ASSIGNED TASK
Two lines in the data below mark the range: the one with "Impact Areas (915, 118)" and the one with "Preparing for Change: How". Return both, along with every line between them, exactly.
Start of DATA EXTRACTS
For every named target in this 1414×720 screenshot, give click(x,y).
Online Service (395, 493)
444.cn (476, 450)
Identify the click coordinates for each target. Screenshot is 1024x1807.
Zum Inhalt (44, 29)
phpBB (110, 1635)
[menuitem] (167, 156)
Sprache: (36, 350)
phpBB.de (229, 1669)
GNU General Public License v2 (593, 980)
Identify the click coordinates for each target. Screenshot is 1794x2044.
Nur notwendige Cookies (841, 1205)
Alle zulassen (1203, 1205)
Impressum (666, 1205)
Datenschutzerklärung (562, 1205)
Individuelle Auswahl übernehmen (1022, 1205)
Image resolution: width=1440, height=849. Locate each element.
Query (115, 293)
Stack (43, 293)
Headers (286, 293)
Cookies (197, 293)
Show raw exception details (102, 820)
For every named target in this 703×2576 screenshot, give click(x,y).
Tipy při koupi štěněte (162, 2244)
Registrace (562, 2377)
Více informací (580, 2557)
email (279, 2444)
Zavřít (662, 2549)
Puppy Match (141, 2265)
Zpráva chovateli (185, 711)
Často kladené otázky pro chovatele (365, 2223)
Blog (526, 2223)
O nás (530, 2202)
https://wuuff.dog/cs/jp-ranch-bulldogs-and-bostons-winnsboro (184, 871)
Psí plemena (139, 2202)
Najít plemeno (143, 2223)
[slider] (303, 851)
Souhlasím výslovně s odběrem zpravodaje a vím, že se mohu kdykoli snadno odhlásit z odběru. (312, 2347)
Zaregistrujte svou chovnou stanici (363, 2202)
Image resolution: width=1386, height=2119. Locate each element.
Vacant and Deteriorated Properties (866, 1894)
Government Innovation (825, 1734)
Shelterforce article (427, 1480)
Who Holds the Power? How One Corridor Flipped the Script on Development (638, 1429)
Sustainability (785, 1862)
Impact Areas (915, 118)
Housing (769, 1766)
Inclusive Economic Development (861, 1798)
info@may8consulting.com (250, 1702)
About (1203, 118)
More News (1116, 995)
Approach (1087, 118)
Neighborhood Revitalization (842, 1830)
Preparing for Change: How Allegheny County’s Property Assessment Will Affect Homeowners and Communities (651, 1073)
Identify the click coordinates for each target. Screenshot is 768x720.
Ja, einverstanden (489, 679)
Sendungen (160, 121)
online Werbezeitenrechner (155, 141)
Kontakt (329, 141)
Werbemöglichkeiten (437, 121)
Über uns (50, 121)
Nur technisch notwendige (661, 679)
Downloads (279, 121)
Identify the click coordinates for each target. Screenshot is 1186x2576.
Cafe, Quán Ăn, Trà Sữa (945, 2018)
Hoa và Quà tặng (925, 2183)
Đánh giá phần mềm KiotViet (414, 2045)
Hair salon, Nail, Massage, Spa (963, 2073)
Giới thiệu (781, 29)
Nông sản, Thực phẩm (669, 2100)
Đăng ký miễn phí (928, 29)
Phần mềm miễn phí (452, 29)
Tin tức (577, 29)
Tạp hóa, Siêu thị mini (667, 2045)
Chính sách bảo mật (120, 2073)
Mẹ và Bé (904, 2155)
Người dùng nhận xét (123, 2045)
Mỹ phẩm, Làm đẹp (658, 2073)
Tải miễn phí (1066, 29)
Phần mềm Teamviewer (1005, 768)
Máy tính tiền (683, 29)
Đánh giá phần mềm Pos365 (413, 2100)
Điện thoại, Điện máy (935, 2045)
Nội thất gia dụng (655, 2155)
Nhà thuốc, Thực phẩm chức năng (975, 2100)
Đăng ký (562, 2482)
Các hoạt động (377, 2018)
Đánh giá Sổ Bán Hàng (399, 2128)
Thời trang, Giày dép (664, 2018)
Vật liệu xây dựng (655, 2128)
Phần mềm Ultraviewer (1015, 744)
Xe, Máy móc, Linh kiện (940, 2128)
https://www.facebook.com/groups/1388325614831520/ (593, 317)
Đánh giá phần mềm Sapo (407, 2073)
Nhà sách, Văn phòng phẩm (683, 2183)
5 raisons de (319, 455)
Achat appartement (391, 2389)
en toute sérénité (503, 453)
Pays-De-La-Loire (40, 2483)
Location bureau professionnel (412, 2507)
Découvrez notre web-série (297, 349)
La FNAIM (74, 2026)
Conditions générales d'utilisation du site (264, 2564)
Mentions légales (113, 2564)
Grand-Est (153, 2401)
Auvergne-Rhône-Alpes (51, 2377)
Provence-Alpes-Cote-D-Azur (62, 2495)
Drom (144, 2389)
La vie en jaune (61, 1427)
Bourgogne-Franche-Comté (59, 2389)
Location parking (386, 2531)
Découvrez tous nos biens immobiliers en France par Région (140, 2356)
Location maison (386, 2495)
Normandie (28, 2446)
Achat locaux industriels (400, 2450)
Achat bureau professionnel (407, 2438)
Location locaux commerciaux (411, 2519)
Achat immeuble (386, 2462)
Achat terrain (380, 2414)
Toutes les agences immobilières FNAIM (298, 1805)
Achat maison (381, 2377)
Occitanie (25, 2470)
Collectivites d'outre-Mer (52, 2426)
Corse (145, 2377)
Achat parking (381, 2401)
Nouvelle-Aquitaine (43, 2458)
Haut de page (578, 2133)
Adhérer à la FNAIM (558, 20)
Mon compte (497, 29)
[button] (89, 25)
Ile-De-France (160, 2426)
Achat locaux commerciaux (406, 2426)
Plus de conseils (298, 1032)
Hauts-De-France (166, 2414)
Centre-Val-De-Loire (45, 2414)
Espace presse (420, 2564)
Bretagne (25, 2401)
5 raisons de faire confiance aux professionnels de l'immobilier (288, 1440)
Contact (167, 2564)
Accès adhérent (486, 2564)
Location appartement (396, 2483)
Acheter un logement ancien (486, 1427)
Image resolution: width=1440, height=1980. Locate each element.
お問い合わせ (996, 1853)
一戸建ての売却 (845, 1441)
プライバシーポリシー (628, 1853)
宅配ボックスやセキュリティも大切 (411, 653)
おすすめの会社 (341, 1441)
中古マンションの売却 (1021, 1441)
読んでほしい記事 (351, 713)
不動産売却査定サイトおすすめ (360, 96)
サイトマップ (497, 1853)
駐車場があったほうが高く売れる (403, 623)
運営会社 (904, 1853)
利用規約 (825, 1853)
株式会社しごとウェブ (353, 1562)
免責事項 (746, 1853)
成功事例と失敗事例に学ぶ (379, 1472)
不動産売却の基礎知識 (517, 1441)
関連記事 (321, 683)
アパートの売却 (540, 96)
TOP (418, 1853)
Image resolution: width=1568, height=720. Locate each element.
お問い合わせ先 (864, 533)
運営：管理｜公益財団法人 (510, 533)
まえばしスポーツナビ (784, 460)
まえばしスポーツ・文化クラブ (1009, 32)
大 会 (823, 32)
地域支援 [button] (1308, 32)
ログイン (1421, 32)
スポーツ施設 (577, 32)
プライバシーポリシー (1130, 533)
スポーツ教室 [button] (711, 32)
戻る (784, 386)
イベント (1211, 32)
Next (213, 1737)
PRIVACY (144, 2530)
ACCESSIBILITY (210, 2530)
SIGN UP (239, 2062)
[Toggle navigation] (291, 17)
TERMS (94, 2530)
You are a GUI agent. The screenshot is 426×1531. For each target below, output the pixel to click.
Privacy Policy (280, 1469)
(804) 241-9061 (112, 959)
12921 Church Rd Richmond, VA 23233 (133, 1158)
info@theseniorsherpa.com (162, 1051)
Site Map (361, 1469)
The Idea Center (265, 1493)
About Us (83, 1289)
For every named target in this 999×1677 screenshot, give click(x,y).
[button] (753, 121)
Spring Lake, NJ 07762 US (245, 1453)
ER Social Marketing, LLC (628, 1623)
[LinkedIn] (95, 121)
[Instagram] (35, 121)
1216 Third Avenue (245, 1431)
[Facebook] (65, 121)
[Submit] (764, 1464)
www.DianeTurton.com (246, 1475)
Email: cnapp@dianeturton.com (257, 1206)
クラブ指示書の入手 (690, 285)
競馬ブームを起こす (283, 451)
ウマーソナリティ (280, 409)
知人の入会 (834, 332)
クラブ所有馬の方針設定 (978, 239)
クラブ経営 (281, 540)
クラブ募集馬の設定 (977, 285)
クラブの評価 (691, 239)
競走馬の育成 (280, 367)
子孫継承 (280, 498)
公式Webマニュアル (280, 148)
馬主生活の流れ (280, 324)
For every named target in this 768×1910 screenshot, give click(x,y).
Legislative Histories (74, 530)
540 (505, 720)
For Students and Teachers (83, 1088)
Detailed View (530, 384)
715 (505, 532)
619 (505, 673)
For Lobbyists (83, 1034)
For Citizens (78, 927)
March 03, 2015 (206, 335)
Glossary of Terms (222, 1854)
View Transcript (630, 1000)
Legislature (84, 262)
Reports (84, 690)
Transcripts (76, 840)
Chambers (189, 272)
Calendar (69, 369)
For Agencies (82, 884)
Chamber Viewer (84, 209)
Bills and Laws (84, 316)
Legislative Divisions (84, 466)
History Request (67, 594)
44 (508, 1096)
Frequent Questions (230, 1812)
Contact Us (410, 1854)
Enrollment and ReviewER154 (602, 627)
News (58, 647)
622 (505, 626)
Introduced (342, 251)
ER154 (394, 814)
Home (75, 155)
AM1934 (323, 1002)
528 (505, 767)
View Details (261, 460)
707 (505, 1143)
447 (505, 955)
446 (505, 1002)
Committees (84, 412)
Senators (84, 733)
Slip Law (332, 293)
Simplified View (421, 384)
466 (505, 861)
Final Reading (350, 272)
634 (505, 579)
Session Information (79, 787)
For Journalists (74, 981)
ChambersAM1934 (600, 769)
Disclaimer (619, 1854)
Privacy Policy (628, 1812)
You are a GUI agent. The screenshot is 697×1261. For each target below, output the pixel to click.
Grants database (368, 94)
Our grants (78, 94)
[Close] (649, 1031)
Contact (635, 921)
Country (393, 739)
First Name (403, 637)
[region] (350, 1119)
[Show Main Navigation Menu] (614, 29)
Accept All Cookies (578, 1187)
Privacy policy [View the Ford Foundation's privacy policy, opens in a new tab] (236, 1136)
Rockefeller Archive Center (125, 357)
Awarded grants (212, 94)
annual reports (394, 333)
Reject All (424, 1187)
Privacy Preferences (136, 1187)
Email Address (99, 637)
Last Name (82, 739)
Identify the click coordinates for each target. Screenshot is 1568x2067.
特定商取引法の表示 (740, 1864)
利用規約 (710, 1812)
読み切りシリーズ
End of DATA EXTRACTS
TASK RESULT
Impact Areas (915, 118)
Housing (769, 1766)
Inclusive Economic Development (861, 1798)
info@may8consulting.com (250, 1702)
About (1203, 118)
More News (1116, 995)
Approach (1087, 118)
Neighborhood Revitalization (842, 1830)
Preparing for Change: How Allegheny County’s Property Assessment Will Affect Homeowners and Communities (651, 1073)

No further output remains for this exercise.